Thinking that Mr. Morrison and his failure, not to the clay, but to the way he manufactured it perhaps working it the way he would earthen ware, Mr. Pentz has enclosed a few questions to ask him and ascertain if possible if such is the case which answer please get and write in answer to this. Should there not be fire clay there of good quality, if there was any within two miles of there or 10 miles up the river so that it might be boated down, we could get this place and make it work. Please look to this also and soon as we can, Lieut. [Pentz] will go to Warren and examine the whole thing. I think we can get the refusal of the place until that time, which will be the best way at present, it it can be done, when if the clay will do, we will take the place on his conditions.

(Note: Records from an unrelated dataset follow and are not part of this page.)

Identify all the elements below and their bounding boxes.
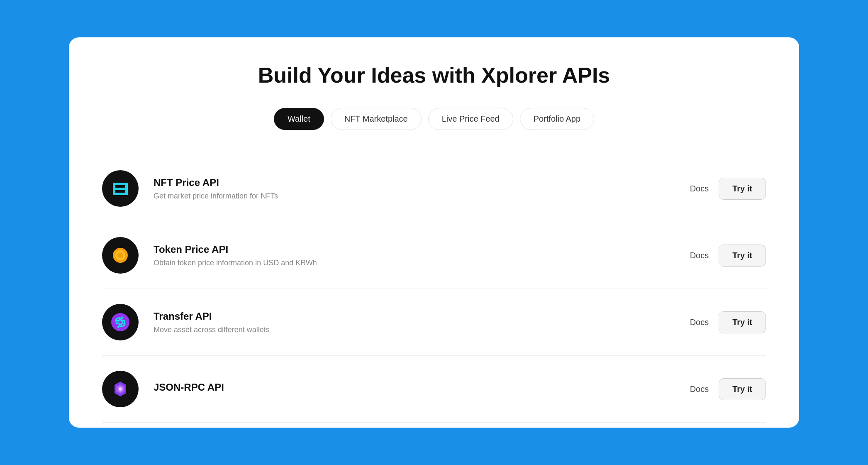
jsonrpc-info: JSON-RPC API <box>154 382 690 396</box>
svg-rect-23 <box>120 193 123 195</box>
jsonrpc-try-button[interactable]: Try it <box>719 378 766 400</box>
svg-rect-9 <box>120 185 123 188</box>
svg-rect-11 <box>125 185 128 188</box>
list-item: Token Price API Obtain token price infor… <box>102 222 766 289</box>
svg-rect-1 <box>115 183 118 185</box>
nft-price-name: NFT Price API <box>154 177 690 188</box>
jsonrpc-icon <box>102 371 139 407</box>
transfer-actions: Docs Try it <box>690 311 766 333</box>
token-price-docs-link[interactable]: Docs <box>690 251 709 260</box>
transfer-icon-svg <box>110 312 130 332</box>
tab-live-price-feed[interactable]: Live Price Feed <box>428 108 513 130</box>
svg-rect-18 <box>113 190 115 193</box>
jsonrpc-actions: Docs Try it <box>690 378 766 400</box>
svg-rect-10 <box>123 185 125 188</box>
svg-rect-12 <box>113 188 115 190</box>
transfer-icon <box>102 304 139 340</box>
token-icon-svg <box>110 245 130 265</box>
token-price-desc: Obtain token price information in USD an… <box>154 259 690 267</box>
transfer-name: Transfer API <box>154 311 690 322</box>
token-price-info: Token Price API Obtain token price infor… <box>154 244 690 267</box>
nft-price-desc: Get market price information for NFTs <box>154 192 690 201</box>
main-card: Build Your Ideas with Xplorer APIs Walle… <box>69 37 799 428</box>
token-price-icon <box>102 237 139 274</box>
svg-rect-20 <box>113 193 115 195</box>
jsonrpc-name: JSON-RPC API <box>154 382 690 393</box>
transfer-desc: Move asset across different wallets <box>154 326 690 334</box>
svg-rect-7 <box>115 185 118 188</box>
svg-rect-16 <box>123 188 125 190</box>
transfer-info: Transfer API Move asset across different… <box>154 311 690 334</box>
svg-rect-14 <box>118 188 120 190</box>
svg-rect-25 <box>125 193 128 195</box>
svg-rect-3 <box>120 183 123 185</box>
svg-rect-4 <box>123 183 125 185</box>
list-item: Transfer API Move asset across different… <box>102 289 766 356</box>
transfer-docs-link[interactable]: Docs <box>690 318 709 327</box>
tab-wallet[interactable]: Wallet <box>274 108 324 130</box>
page-title: Build Your Ideas with Xplorer APIs <box>102 62 766 88</box>
list-item: JSON-RPC API Docs Try it <box>102 356 766 423</box>
tab-portfolio-app[interactable]: Portfolio App <box>520 108 594 130</box>
nft-price-actions: Docs Try it <box>690 178 766 200</box>
svg-rect-2 <box>118 183 120 185</box>
svg-rect-15 <box>120 188 123 190</box>
svg-point-28 <box>117 252 123 258</box>
svg-rect-19 <box>125 190 128 193</box>
token-price-actions: Docs Try it <box>690 245 766 267</box>
svg-rect-24 <box>123 193 125 195</box>
nft-icon-svg <box>110 179 130 198</box>
transfer-try-button[interactable]: Try it <box>719 311 766 333</box>
svg-rect-17 <box>125 188 128 190</box>
svg-rect-6 <box>113 185 115 188</box>
nft-price-try-button[interactable]: Try it <box>719 178 766 200</box>
jsonrpc-icon-svg <box>110 379 130 399</box>
token-price-name: Token Price API <box>154 244 690 255</box>
svg-rect-13 <box>115 188 118 190</box>
svg-point-29 <box>111 313 129 331</box>
nft-price-info: NFT Price API Get market price informati… <box>154 177 690 201</box>
svg-rect-21 <box>115 193 118 195</box>
svg-rect-22 <box>118 193 120 195</box>
svg-rect-8 <box>118 185 120 188</box>
token-price-try-button[interactable]: Try it <box>719 245 766 267</box>
jsonrpc-docs-link[interactable]: Docs <box>690 384 709 394</box>
svg-rect-0 <box>113 183 115 185</box>
tab-nft-marketplace[interactable]: NFT Marketplace <box>331 108 422 130</box>
svg-rect-5 <box>125 183 128 185</box>
nft-price-docs-link[interactable]: Docs <box>690 184 709 193</box>
list-item: NFT Price API Get market price informati… <box>102 155 766 222</box>
tabs-row: Wallet NFT Marketplace Live Price Feed P… <box>102 108 766 130</box>
nft-price-icon <box>102 170 139 207</box>
api-list: NFT Price API Get market price informati… <box>102 155 766 423</box>
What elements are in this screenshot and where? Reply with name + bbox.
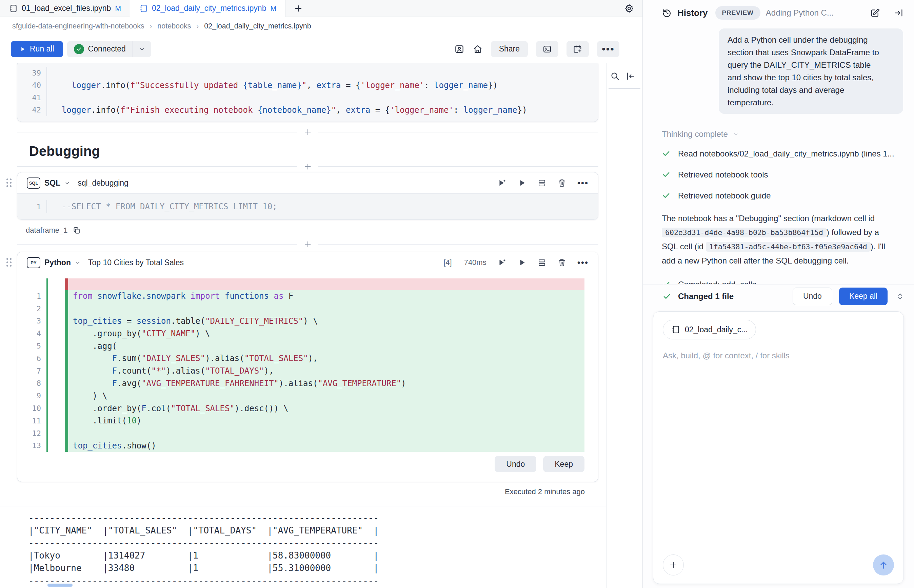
add-cell-plus-icon[interactable]	[303, 162, 312, 171]
collapse-panel-left-icon[interactable]	[626, 71, 636, 81]
connection-status: Connected	[67, 41, 133, 57]
add-cell-divider	[17, 127, 598, 137]
check-icon	[662, 280, 671, 284]
new-tab-button[interactable]	[285, 0, 311, 16]
outline-gutter	[606, 63, 642, 588]
settings-gear-icon[interactable]	[616, 0, 642, 16]
scrolled-code-cell[interactable]: 3940 logger.info(f"Successfully updated …	[17, 63, 598, 122]
language-dropdown-chevron-icon[interactable]	[75, 260, 81, 265]
notebook-toolbar: Run all Connected	[0, 35, 642, 63]
python-cell-title[interactable]: Top 10 Cities by Total Sales	[88, 258, 184, 267]
notebook-icon	[671, 325, 680, 334]
connection-status-control[interactable]: Connected	[67, 41, 151, 57]
notebook-icon	[139, 4, 148, 13]
undo-all-button[interactable]: Undo	[792, 288, 832, 305]
step-item: Read notebooks/02_load_daily_city_metric…	[662, 149, 903, 159]
assistant-header: History PREVIEW Adding Python C...	[643, 0, 914, 26]
changed-files-bar: Changed 1 file Undo Keep all	[643, 284, 914, 308]
python-cell-header: PY Python Top 10 Cities by Total Sales […	[17, 252, 598, 273]
tab-02-load-daily-city-metrics[interactable]: 02_load_daily_city_metrics.ipynb M	[130, 0, 285, 17]
add-cell-plus-icon[interactable]	[303, 128, 312, 137]
chat-composer[interactable]: 02_load_daily_c... Ask, build, @ for con…	[653, 311, 904, 584]
modified-badge: M	[115, 5, 121, 13]
execution-time: 740ms	[464, 258, 486, 267]
execution-count: [4]	[444, 258, 452, 267]
run-cell-play-icon[interactable]	[518, 258, 527, 267]
split-cell-icon[interactable]	[537, 258, 546, 267]
notebook-editor-pane: 01_load_excel_files.ipynb M 02_load_dail…	[0, 0, 643, 588]
more-actions-button[interactable]: •••	[597, 41, 619, 57]
python-cell-editor[interactable]: 1from snowflake.snowpark import function…	[17, 273, 598, 481]
breadcrumb-chevron-icon: ›	[150, 23, 152, 30]
toolbar-right-actions: Share •••	[454, 41, 619, 57]
new-chat-edit-icon[interactable]	[870, 8, 880, 18]
connection-dropdown-chevron-icon[interactable]	[133, 41, 151, 57]
attach-plus-button[interactable]	[663, 554, 684, 575]
notebook-icon	[9, 4, 18, 13]
preview-badge: PREVIEW	[715, 6, 760, 19]
dataframe-name[interactable]: dataframe_1	[26, 226, 68, 235]
split-cell-icon[interactable]	[537, 179, 546, 187]
run-with-ai-sparkle-play-icon[interactable]	[498, 258, 507, 267]
assistant-message-1: The notebook has a "Debugging" section (…	[662, 212, 903, 268]
check-icon	[662, 191, 671, 200]
send-button[interactable]	[873, 554, 894, 575]
add-cell-plus-icon[interactable]	[303, 240, 312, 249]
output-divider	[0, 506, 606, 506]
copy-icon[interactable]	[73, 226, 81, 234]
notebook-content-row: 3940 logger.info(f"Successfully updated …	[0, 63, 642, 588]
history-icon[interactable]	[662, 8, 672, 18]
sql-language-badge-icon: SQL	[27, 178, 41, 189]
collapse-panel-right-icon[interactable]	[894, 8, 904, 18]
breadcrumb-chevron-icon: ›	[197, 23, 199, 30]
horizontal-scrollbar[interactable]	[47, 583, 73, 586]
conversation-area: Add a Python cell under the debuggingsec…	[643, 26, 914, 284]
breadcrumb: sfguide-data-engineering-with-notebooks …	[0, 17, 642, 35]
keep-diff-button[interactable]: Keep	[543, 456, 585, 472]
home-icon[interactable]	[473, 44, 483, 54]
add-cell-divider	[17, 239, 598, 250]
diff-deleted-row	[17, 278, 598, 290]
terminal-button[interactable]	[536, 41, 558, 57]
thinking-complete-toggle[interactable]: Thinking complete	[662, 129, 903, 139]
schedule-calendar-plus-button[interactable]	[567, 41, 589, 57]
drag-handle-icon[interactable]	[6, 258, 11, 267]
user-message-bubble: Add a Python cell under the debuggingsec…	[719, 29, 903, 114]
language-dropdown-chevron-icon[interactable]	[65, 180, 70, 186]
sql-cell-header: SQL SQL sql_debugging •••	[17, 173, 598, 194]
check-icon	[662, 170, 671, 179]
step-list-add: Completed: add_cellsCompleted: set_selec…	[662, 279, 903, 284]
breadcrumb-folder[interactable]: notebooks	[157, 22, 191, 31]
python-language-label: Python	[44, 258, 71, 267]
sql-cell-name[interactable]: sql_debugging	[78, 179, 128, 187]
run-with-ai-sparkle-play-icon[interactable]	[498, 178, 507, 187]
undo-diff-button[interactable]: Undo	[494, 456, 536, 472]
delete-cell-trash-icon[interactable]	[557, 258, 567, 267]
keep-all-button[interactable]: Keep all	[839, 288, 888, 305]
check-icon	[662, 149, 671, 158]
step-item: Retrieved notebook guide	[662, 191, 903, 201]
sql-cell: SQL SQL sql_debugging ••• 1 --SELECT * F…	[17, 172, 598, 220]
search-icon[interactable]	[610, 71, 620, 81]
step-item: Completed: add_cells	[662, 279, 903, 284]
sql-cell-editor[interactable]: 1 --SELECT * FROM DAILY_CITY_METRICS LIM…	[17, 194, 598, 220]
app-window: 01_load_excel_files.ipynb M 02_load_dail…	[0, 0, 914, 588]
share-button[interactable]: Share	[491, 41, 528, 57]
tab-01-load-excel-files[interactable]: 01_load_excel_files.ipynb M	[0, 0, 130, 16]
run-cell-play-icon[interactable]	[518, 179, 527, 187]
context-file-chip[interactable]: 02_load_daily_c...	[663, 320, 756, 339]
diff-actions: Undo Keep	[17, 452, 598, 478]
composer-input[interactable]: Ask, build, @ for context, / for skills	[663, 351, 894, 360]
profile-badge-icon[interactable]	[454, 44, 465, 54]
breadcrumb-project[interactable]: sfguide-data-engineering-with-notebooks	[12, 22, 144, 31]
expand-collapse-chevrons-icon[interactable]	[896, 292, 904, 301]
dataframe-reference: dataframe_1	[26, 225, 606, 236]
history-label: History	[677, 8, 708, 18]
cell-output-table: ----------------------------------------…	[29, 512, 606, 587]
assistant-panel: History PREVIEW Adding Python C... Add a…	[643, 0, 914, 588]
drag-handle-icon[interactable]	[6, 179, 11, 187]
gutter-divider	[609, 88, 640, 89]
breadcrumb-current-file: 02_load_daily_city_metrics.ipynb	[204, 22, 311, 31]
run-all-button[interactable]: Run all	[11, 41, 63, 57]
delete-cell-trash-icon[interactable]	[557, 179, 567, 187]
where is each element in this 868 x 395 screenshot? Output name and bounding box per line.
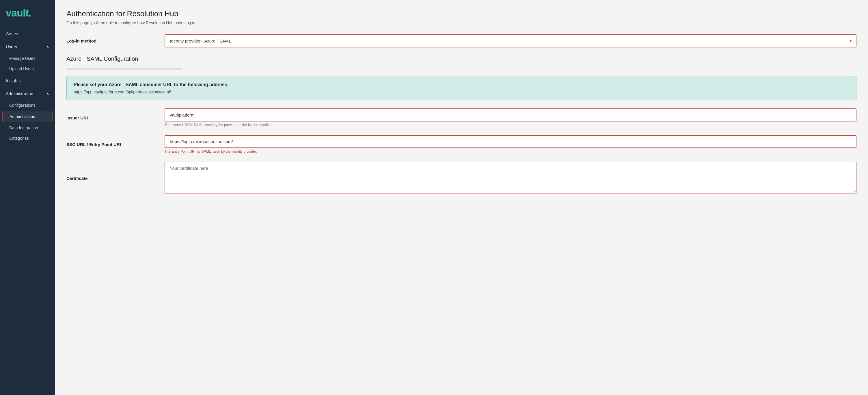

Please write as soon as you can get the information. I will write again soon. This is more a business letter than a home letter. My love to all. Your son, — W.W. Wilbur
¹ The only Edgar family living in or about Warren, Pennsylvania in 1860 was John Edgar (b. 1793 in England), a tailor in Warren.
July 7th 1862 
Dear Father & Mother,
Glorious, glorious news in addition to the dispatches from Pennsylvania culminating in the overthrow of Lee. we have just received a dispatch that Vicksburg surrendered July 4th. If the last is so, the Rebellion is virtually at an end.
I have just received your letter. I am now in fine health and the most splendid spirits. I only regret that we could not go to Pennsylvania and share in the glory. out time was not out as the paper stated. 28 this month is the time. We may start for Harrisburg at any time and serve our time out until the 28th there or in that vicinity. I do hope we can. I will write you whenever we leave this place. I expect soon to see you with the glad feelings that victory has crowned our arms and our country is saved. Great has been the rejoicing here over the victory in Pennsylvania. It has been celebrated with the thunder of cannon and all that could show our joy. The soldiers are jubilant. Tell the accursed copperheads of Warren that the lowest private would not exchange honors with the greatest of them. No sir, I would not give my feelings of proud satisfaction as my conduct for the honor of any man in Warren. Neither would the lowest private.
You speak of the copperhead meetings and that they ___ soldiers. It will soon play out and fearfully so to them. Wait with patience until our victorious armies return. Where then will they hide their shamed and traitorous faces from the just wrath and seething influence and rebuke if such a vast army of patriots. Wait patiently. I assure you they will get their deserts. They shall ask for even the honor of [Benedict] Arnold and not receive it. No sir, we soldiers will remember them and although I may no longer wear my country’s uniform, I still retain my sword and pistol and it shall defend the sacred honor of a union soldier. I do not say this myself. The great army of the Republic say it to them when we all return. I will point out their children’s children if I live and brand them as the spawn of traitor’s — not only I, but this great army.
Give yourself no trouble. I shall shortly be with you. All well and the happiest hours of our lives will I hope have then just dawned upon us.